The five-year contract now being negotiated is a year longer than previous contracts, but includes a financial incentive of 25 cents per hour on top of a 2% raise each year.  The union has proposed that in the last 2 years of the contract the hourly pay increase by 50 cents an hour.  The union’s bargaining committee says their proposal will generate an overall increase for all members of between 3 – 4% over the 5 years.  The other issues are retroactive pay owed by the employer to workers, and giving casual workers the same pay as permanent employees.

The big new issue in the strike is the back to work order imposed by the government November 5th, using the Emergency Measures Act to force thousands of non-essential healthcare workers back to work, in what is clearly an effort to break the strike.  The government used this legislation, which was directly tied to the COVID pandemic, in order to mobilize public opposition to the strike.  The evidence came a day later, when on November 6th many striking workers reported for work only to be sent home by their superiors.  The healthcare crisis was not what Higgs reported to newscasters and the public, though the chaos resulting from the back to work order they declared was very real.

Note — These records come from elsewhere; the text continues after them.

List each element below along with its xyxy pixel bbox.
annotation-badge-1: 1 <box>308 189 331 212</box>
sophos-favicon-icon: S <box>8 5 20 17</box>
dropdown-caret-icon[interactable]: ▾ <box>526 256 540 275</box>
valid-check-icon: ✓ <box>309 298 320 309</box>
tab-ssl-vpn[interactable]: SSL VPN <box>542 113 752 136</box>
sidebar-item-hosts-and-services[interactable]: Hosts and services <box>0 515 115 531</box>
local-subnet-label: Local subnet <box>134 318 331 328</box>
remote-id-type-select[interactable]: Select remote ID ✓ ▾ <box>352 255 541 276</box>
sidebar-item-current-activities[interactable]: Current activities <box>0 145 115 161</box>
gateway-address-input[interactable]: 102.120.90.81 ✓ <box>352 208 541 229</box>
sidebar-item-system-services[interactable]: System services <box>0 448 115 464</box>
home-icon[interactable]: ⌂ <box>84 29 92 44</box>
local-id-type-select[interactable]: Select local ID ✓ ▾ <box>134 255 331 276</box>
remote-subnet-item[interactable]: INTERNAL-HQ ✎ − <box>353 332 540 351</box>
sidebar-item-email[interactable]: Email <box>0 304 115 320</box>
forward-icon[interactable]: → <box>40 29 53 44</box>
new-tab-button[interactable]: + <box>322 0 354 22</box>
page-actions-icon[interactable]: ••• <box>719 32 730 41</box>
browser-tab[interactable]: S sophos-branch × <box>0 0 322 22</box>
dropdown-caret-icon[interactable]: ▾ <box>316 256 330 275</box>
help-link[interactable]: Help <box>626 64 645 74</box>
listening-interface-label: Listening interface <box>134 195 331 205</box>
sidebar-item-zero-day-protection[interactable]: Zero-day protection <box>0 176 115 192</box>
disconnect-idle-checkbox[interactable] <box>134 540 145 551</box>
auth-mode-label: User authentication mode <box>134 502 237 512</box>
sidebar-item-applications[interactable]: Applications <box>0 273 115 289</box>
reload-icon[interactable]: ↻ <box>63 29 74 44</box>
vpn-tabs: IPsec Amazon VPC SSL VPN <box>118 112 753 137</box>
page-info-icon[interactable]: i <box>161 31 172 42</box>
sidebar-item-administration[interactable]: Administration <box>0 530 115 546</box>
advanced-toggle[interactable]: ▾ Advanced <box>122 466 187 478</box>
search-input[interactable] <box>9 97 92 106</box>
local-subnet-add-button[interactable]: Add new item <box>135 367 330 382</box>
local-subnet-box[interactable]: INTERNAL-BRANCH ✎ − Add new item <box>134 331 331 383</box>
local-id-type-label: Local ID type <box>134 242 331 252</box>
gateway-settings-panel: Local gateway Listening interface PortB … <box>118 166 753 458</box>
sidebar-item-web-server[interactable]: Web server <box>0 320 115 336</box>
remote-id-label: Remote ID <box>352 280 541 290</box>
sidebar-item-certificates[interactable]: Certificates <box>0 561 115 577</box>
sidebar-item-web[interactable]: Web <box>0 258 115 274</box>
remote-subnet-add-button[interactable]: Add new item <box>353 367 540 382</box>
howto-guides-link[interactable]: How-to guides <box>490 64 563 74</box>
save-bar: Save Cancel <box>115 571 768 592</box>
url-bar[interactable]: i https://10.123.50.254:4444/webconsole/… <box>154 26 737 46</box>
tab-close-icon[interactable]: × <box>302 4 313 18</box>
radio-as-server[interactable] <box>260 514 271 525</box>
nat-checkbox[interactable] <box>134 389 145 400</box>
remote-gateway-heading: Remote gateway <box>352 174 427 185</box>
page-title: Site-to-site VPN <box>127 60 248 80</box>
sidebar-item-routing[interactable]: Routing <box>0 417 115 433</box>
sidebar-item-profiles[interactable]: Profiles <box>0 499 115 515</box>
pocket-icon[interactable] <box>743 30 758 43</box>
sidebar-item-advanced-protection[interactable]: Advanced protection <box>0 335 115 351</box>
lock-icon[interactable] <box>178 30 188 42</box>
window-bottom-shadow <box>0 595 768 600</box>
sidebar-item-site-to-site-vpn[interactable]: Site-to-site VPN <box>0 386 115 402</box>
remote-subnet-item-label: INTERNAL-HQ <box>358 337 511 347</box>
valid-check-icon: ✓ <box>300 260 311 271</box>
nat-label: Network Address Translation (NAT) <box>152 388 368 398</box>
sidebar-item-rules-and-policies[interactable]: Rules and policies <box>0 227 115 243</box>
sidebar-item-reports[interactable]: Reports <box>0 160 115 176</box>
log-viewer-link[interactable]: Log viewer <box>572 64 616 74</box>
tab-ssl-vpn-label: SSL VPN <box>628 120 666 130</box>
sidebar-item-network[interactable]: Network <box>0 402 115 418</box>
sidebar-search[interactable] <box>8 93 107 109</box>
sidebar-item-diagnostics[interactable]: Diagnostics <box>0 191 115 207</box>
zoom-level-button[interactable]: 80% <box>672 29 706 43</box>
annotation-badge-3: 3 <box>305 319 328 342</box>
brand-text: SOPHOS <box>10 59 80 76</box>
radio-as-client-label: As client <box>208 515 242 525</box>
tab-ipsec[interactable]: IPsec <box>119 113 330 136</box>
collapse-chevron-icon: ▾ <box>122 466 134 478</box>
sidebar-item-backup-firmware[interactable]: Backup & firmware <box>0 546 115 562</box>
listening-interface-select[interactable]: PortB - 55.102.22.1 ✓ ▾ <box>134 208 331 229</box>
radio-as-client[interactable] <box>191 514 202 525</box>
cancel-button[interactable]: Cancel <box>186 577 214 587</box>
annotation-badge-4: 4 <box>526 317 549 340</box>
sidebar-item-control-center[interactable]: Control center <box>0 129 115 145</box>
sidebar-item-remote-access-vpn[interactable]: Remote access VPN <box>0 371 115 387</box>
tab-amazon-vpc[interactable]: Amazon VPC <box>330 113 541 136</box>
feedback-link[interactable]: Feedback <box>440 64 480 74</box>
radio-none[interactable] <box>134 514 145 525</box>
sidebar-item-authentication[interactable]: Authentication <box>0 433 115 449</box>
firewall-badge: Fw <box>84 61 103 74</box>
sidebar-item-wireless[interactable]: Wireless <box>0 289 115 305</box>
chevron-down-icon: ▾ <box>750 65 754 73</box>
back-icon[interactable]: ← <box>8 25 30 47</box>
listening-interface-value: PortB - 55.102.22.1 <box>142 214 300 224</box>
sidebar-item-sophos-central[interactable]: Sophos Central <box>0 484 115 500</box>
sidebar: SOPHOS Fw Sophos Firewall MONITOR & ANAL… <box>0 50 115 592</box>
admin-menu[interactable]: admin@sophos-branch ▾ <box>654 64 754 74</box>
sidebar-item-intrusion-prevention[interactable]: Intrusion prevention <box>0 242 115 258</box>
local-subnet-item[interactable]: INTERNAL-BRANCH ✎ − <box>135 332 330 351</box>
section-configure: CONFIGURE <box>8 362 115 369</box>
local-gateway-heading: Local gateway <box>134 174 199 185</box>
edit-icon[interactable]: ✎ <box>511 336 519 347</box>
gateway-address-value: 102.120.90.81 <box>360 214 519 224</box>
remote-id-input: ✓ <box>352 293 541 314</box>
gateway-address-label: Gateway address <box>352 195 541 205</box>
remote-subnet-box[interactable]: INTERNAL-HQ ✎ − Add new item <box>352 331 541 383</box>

So are the fines for workers who don’t return to work. Individual workers would be fined a minimum of $480 per day up to a maximum of $20,400 per day, while the union would be fined $100,000 per day for every worker who didn’t return to work.   The back to work order is to break the strike, but the fines would bust the union.

As Stephen Drost, President of CUPE New Brunswick stated during the mass protest at the Legislature November 6, the workers finally had enough and decided to fight.    It is the biggest strike in 30 years, and it could get bigger as strike votes by New Brunswick Nurses (NBNU) will take place soon, while workers in the province’s Alcool NB Alcohol operations voted to strike November 6th.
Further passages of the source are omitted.